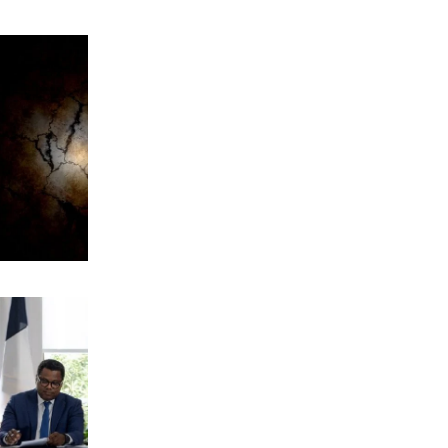
ΟΙΚΟΝΟΜΙΑ
«Χαστούκι» ΟΟΣΑ στην κυβέρνηση:
Τελευταία η Ελλάδα στο εισόδημα
7|08|2026 | 21:40
ΕΛΛΑΔΑ
Πάνω από 1.500 έλεγχοι σε 300
παραλίες – Χαλκιδική: Ρεκόρ
αυθαιρεσιών!
7|08|2026 | 21:40
ΠΑΡΑΠΟΛΙΤΙΚΑ
Μεταναστευτικό, φωτιές και
κυβερνητική διαχείριση
7|08|2026 | 21:30
ΕΛΛΑΔΑ
Χανιά: Αναστέλλονται τα τακτικά
ραντεβού αγγειοχειρουργού λόγω
κλοπής
7|08|2026 | 21:20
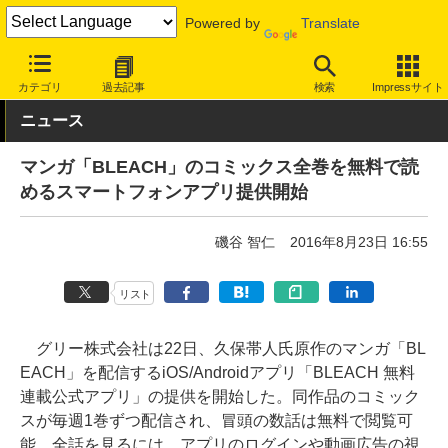
Powered by
Translate
INTERNET Watch
トピック
本・電子書籍
カテゴリ
過去記事
検索
Impressサイト
ニュース
マンガ「BLEACH」のコミックス全巻を無料で読
めるスマートフォンアプリ提供開始
磯谷 智仁
2016年8月23日 16:55
リスト
グリー株式会社は22日、久保帯人氏原作のマンガ「BL
EACH」を配信するiOS/Androidアプリ「BLEACH 無料
連載公式アプリ」の提供を開始した。同作品のコミック
スが毎週1巻ずつ配信され、冒頭の数話は無料で閲覧可
能。全話を見るには、アプリのログインや動画広告の視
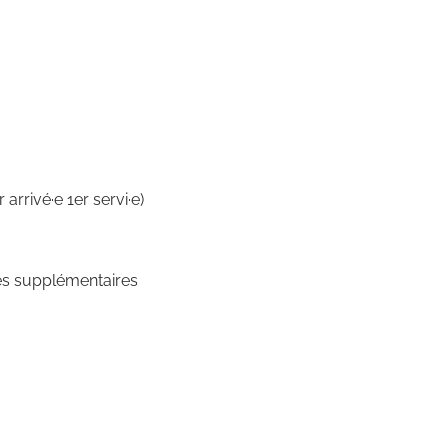
arrivé·e 1er servi·e)
nées supplémentaires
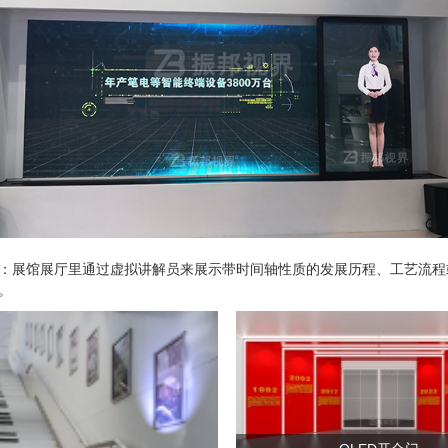
：展馆展厅里通过虚拟讲解员来展示带时间轴性质的发展历程、工艺流程
。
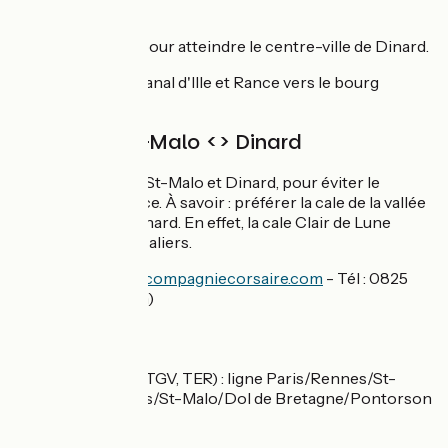
Liaisons
Une bonne côte pour atteindre le centre-ville de Dinard.
Liaison facile du canal d'Ille et Rance vers le bourg
d'Evran.
Traversée St-Malo <> Dinard
Bus de mer entre St-Malo et Dinard, pour éviter le
barrage de la Rance. À savoir : préférer la cale de la vallée
pour l’arrivée à Dinard. En effet, la cale Clair de Lune
comporte des escaliers.
Plus d’infos :
www.compagniecorsaire.com
- Tél : 0825
138 100 (0.15€/mn)
SNCF
Gare de St-Malo (TGV, TER) : ligne Paris/Rennes/St-
Malo, ligne Rennes/St-Malo/Dol de Bretagne/Pontorson
/ Caen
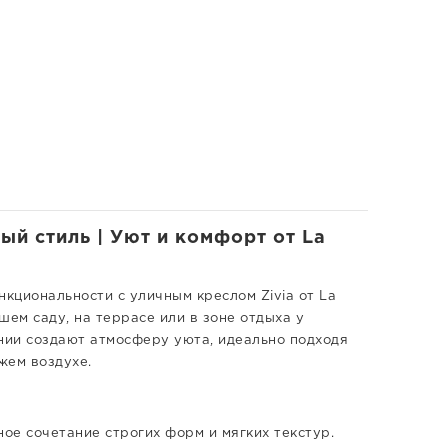
ый стиль | Уют и комфорт от La
нкциональности с уличным креслом Zivia от La
шем саду, на террасе или в зоне отдыха у
нии создают атмосферу уюта, идеально подходя
жем воздухе.
ное сочетание строгих форм и мягких текстур.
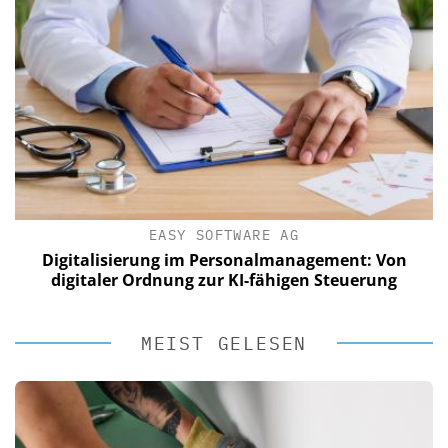
EASY SOFTWARE AG
Digitalisierung im Personalmanagement: Von
digitaler Ordnung zur KI-fähigen Steuerung
MEIST GELESEN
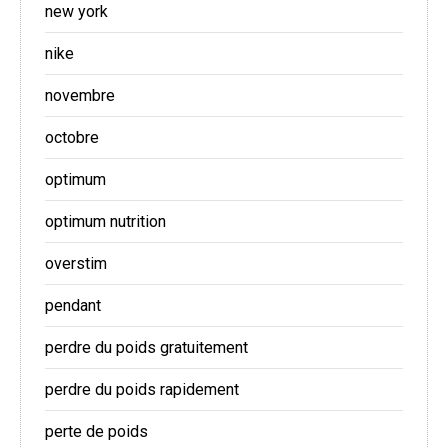
new york
nike
novembre
octobre
optimum
optimum nutrition
overstim
pendant
perdre du poids gratuitement
perdre du poids rapidement
perte de poids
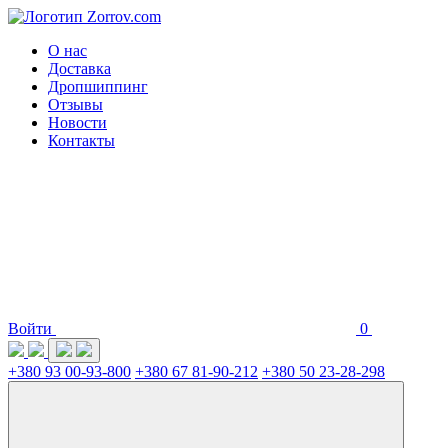
О нас
Доставка
Дропшиппинг
Отзывы
Новости
Контакты
Войти
0
+380 93 00-93-800
+380 67 81-90-212
+380 50 23-28-298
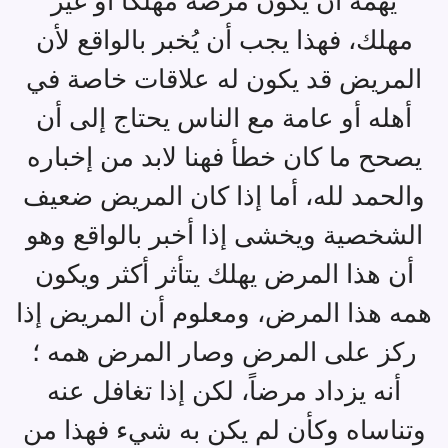
يهمه أن يكون مرضه مهلكاً أو غير
مهلك، فهذا يجب أن يُخبر بالواقع لأن
المريض قد يكون له علاقات خاصة في
أهله أو عامة مع الناس يحتاج إلى أن
يصحح ما كان خطأ فهنا لابد من إخباره
والحمد لله، أما إذا كان المريض ضعيف
الشخصية ويخشى إذا أخبر بالواقع وهو
أن هذا المرض يهلك يتأثر أكثر ويكون
همه هذا المرض، ومعلوم أن المريض إذا
ركز على المرض وصار المرض همه ؛
أنه يزداد مرضاً، لكن إذا تغافل عنه
وتناساه وكأن لم يكن به شيء فهذا من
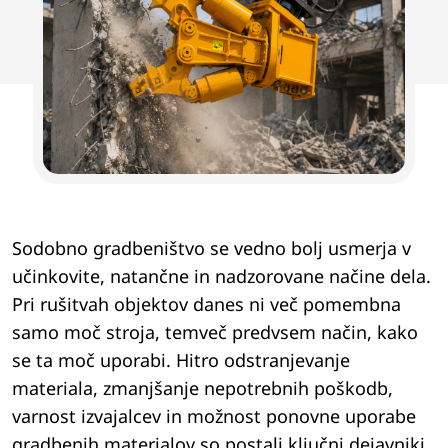
Sodobno gradbeništvo se vedno bolj usmerja v
učinkovite, natančne in nadzorovane načine dela.
Pri rušitvah objektov danes ni več pomembna
samo moč stroja, temveč predvsem način, kako
se ta moč uporabi. Hitro odstranjevanje
materiala, zmanjšanje nepotrebnih poškodb,
varnost izvajalcev in možnost ponovne uporabe
gradbenih materialov so postali ključni dejavniki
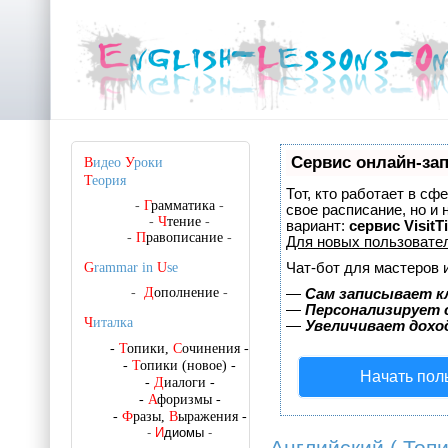
Сервис онлайн-зап
В
идео
У
роки
Т
еория
Тот, кто работает в сф
-
Г
рамматика
-
свое расписание, но и
-
Ч
тение
-
вариант:
сервис VisitT
-
П
равописание
-
Для новых пользовате
Чат-бот для мастеров 
G
rammar in
U
se
-
Д
ополнение
-
—
Сам записывает к
—
Персонализирует с
Ч
италка
—
Увеличивает дохо
-
Т
опики,
С
очинения
-
-
Т
опики (новое)
-
Начать пол
-
Д
иалоги
-
-
А
форизмы
-
-
Ф
разы,
В
ыражения
-
-
И
диомы
-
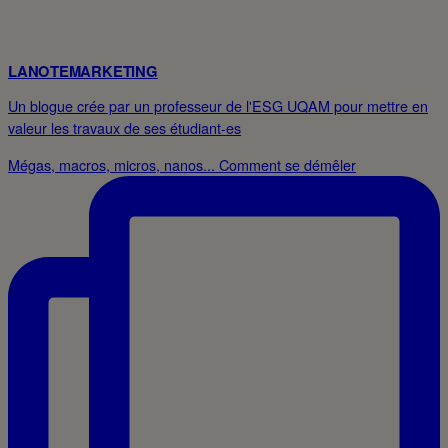
LANOTEMARKETING
Un blogue crée par un professeur de l'ESG UQAM pour mettre en
valeur les travaux de ses étudiant-es
Mégas, macros, micros, nanos... Comment se démêler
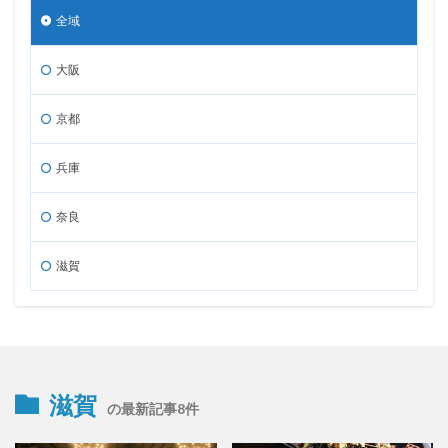
全域
大阪
京都
兵庫
奈良
滋賀
滋賀
の最新記事8件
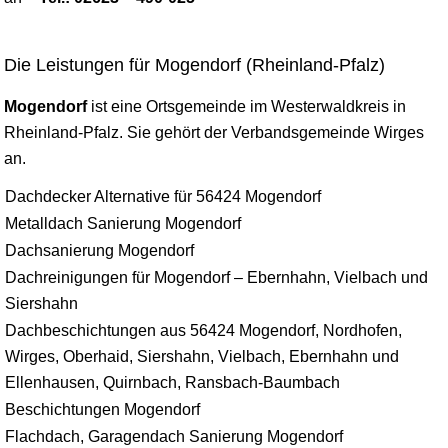
Die Leistungen für Mogendorf (Rheinland-Pfalz)
Mogendorf
ist eine Ortsgemeinde im Westerwaldkreis in
Rheinland-Pfalz. Sie gehört der Verbandsgemeinde Wirges
an.
Dachdecker Alternative für 56424 Mogendorf
Metalldach Sanierung Mogendorf
Dachsanierung Mogendorf
Dachreinigungen für Mogendorf – Ebernhahn, Vielbach und
Siershahn
Dachbeschichtungen aus 56424 Mogendorf, Nordhofen,
Wirges, Oberhaid, Siershahn, Vielbach, Ebernhahn und
Ellenhausen, Quirnbach, Ransbach-Baumbach
Beschichtungen Mogendorf
Flachdach, Garagendach Sanierung Mogendorf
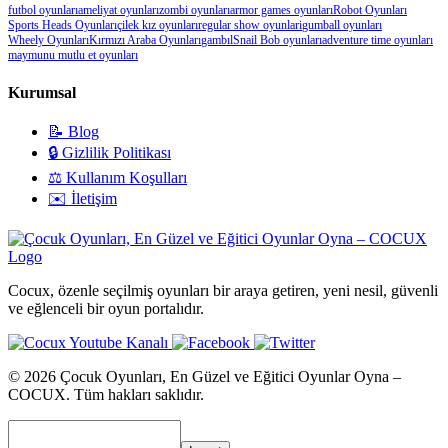
futbol oyunları
ameliyat oyunları
zombi oyunları
armor games oyunları
Robot Oyunları
Sports Heads Oyunları
çilek kız oyunları
regular show oyunlari
gumball oyunları
Wheely Oyunları
Kırmızı Araba Oyunları
gambıl
Snail Bob oyunları
adventure time oyunları
maymunu mutlu et oyunları
Kurumsal
📝 Blog
🔒 Gizlilik Politikası
⚖️ Kullanım Koşulları
✉️ İletişim
Cocux, özenle seçilmiş oyunları bir araya getiren, yeni nesil, güvenli
ve eğlenceli bir oyun portalıdır.
© 2026 Çocuk Oyunları, En Güzel ve Eğitici Oyunlar Oyna –
COCUX. Tüm hakları saklıdır.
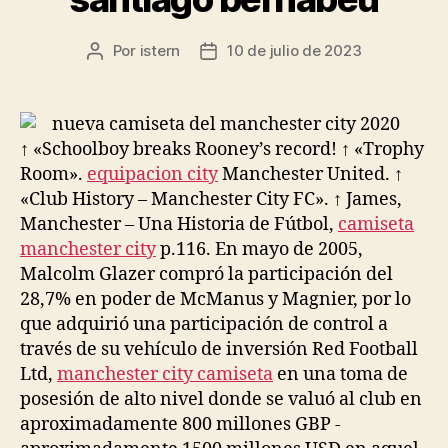
Por
istern
10 de julio de 2023
Autor
Fecha
de
de
la
la
entrada
entrada
↑ «Schoolboy breaks Rooney’s record! ↑ «Trophy
Room».
equipacion city
Manchester United. ↑
«Club History – Manchester City FC». ↑ James,
Manchester – Una Historia de Fútbol,
camiseta
manchester city
p.116. En mayo de 2005,
Malcolm Glazer compró la participación del
28,7% en poder de McManus y Magnier, por lo
que adquirió una participación de control a
través de su vehículo de inversión Red Football
Ltd,
manchester city camiseta
en una toma de
posesión de alto nivel donde se valuó al club en
aproximadamente 800 millones GBP -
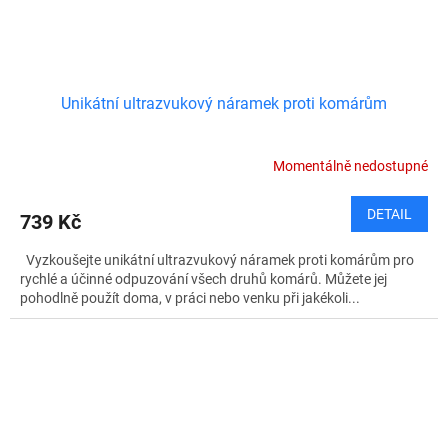
Unikátní ultrazvukový náramek proti komárům
Momentálně nedostupné
DETAIL
739 Kč
Vyzkoušejte unikátní ultrazvukový náramek proti komárům pro
rychlé a účinné odpuzování všech druhů komárů. Můžete jej
pohodlně použít doma, v práci nebo venku při jakékoli...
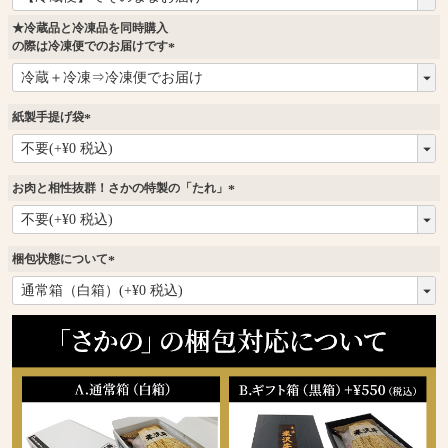
必
須
★冷蔵品と冷凍品を同時購入
)
の際は冷凍便でのお届けです
(
必
須
紙製手提げ袋
)
(
必
須
お肉と相性抜群！さかの特製の「たれ」
)
(
必
須
梱包状態について
)
(
必
須
)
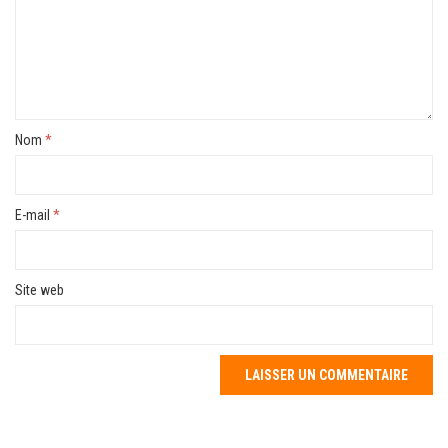
Nom
*
E-mail
*
Site web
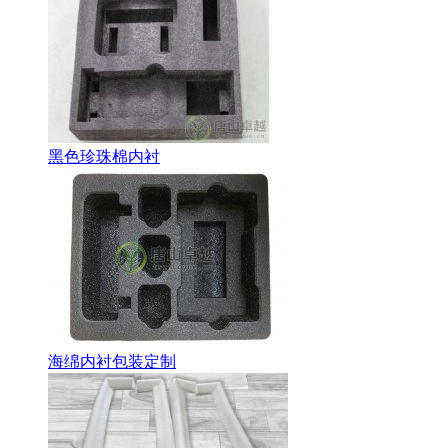
黑色珍珠棉内衬
海绵内衬包装定制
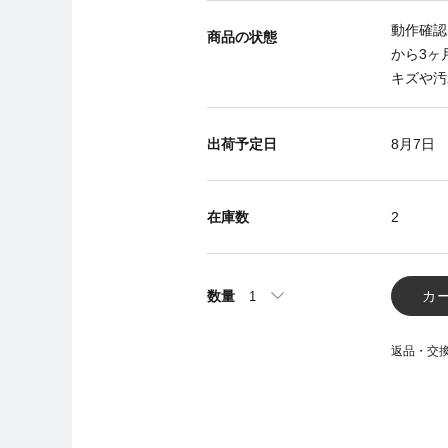
動作確認
商品の状態
から3ヶ
キズや汚
出荷予定日
8月7日
在庫数
2
数量
カ
返品・交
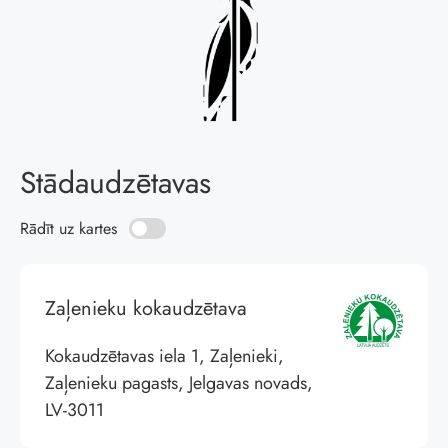
Stādaudzētavas
Rādīt uz kartes
Zaļenieku kokaudzētava
Kokaudzētavas iela 1, Zaļenieki,
Zaļenieku pagasts, Jelgavas novads,
LV-3011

::::

■ What is needed ■
Your response must consist of the lines from the beginning of the data through the line containing "ый стиль | Уют и комфорт от La", transcribed exactly, with no pictures.

■ Your solution ■
ΟΙΚΟΝΟΜΙΑ
«Χαστούκι» ΟΟΣΑ στην κυβέρνηση:
Τελευταία η Ελλάδα στο εισόδημα
7|08|2026 | 21:40
ΕΛΛΑΔΑ
Πάνω από 1.500 έλεγχοι σε 300
παραλίες – Χαλκιδική: Ρεκόρ
αυθαιρεσιών!
7|08|2026 | 21:40
ΠΑΡΑΠΟΛΙΤΙΚΑ
Μεταναστευτικό, φωτιές και
κυβερνητική διαχείριση
7|08|2026 | 21:30
ΕΛΛΑΔΑ
Χανιά: Αναστέλλονται τα τακτικά
ραντεβού αγγειοχειρουργού λόγω
κλοπής
7|08|2026 | 21:20
Powered by
Translate
INTERNET Watch
トピック
本・電子書籍
カテゴリ
過去記事
検索
Impressサイト
ニュース
マンガ「BLEACH」のコミックス全巻を無料で読
めるスマートフォンアプリ提供開始
磯谷 智仁
2016年8月23日 16:55
リスト
グリー株式会社は22日、久保帯人氏原作のマンガ「BL
EACH」を配信するiOS/Androidアプリ「BLEACH 無料
連載公式アプリ」の提供を開始した。同作品のコミック
スが毎週1巻ずつ配信され、冒頭の数話は無料で閲覧可
能。全話を見るには、アプリのログインや動画広告の視
arrivé·e 1er servi·e)
nées supplémentaires
：展馆展厅里通过虚拟讲解员来展示带时间轴性质的发展历程、工艺流程
。
Liaisons
Une bonne côte pour atteindre le centre-ville de Dinard.
Liaison facile du canal d'Ille et Rance vers le bourg
d'Evran.
Traversée St-Malo <> Dinard
Bus de mer entre St-Malo et Dinard, pour éviter le
barrage de la Rance. À savoir : préférer la cale de la vallée
pour l’arrivée à Dinard. En effet, la cale Clair de Lune
comporte des escaliers.
Plus d’infos :
www.compagniecorsaire.com
- Tél : 0825
138 100 (0.15€/mn)
SNCF
Gare de St-Malo (TGV, TER) : ligne Paris/Rennes/St-
Malo, ligne Rennes/St-Malo/Dol de Bretagne/Pontorson
/ Caen
ый стиль | Уют и комфорт от La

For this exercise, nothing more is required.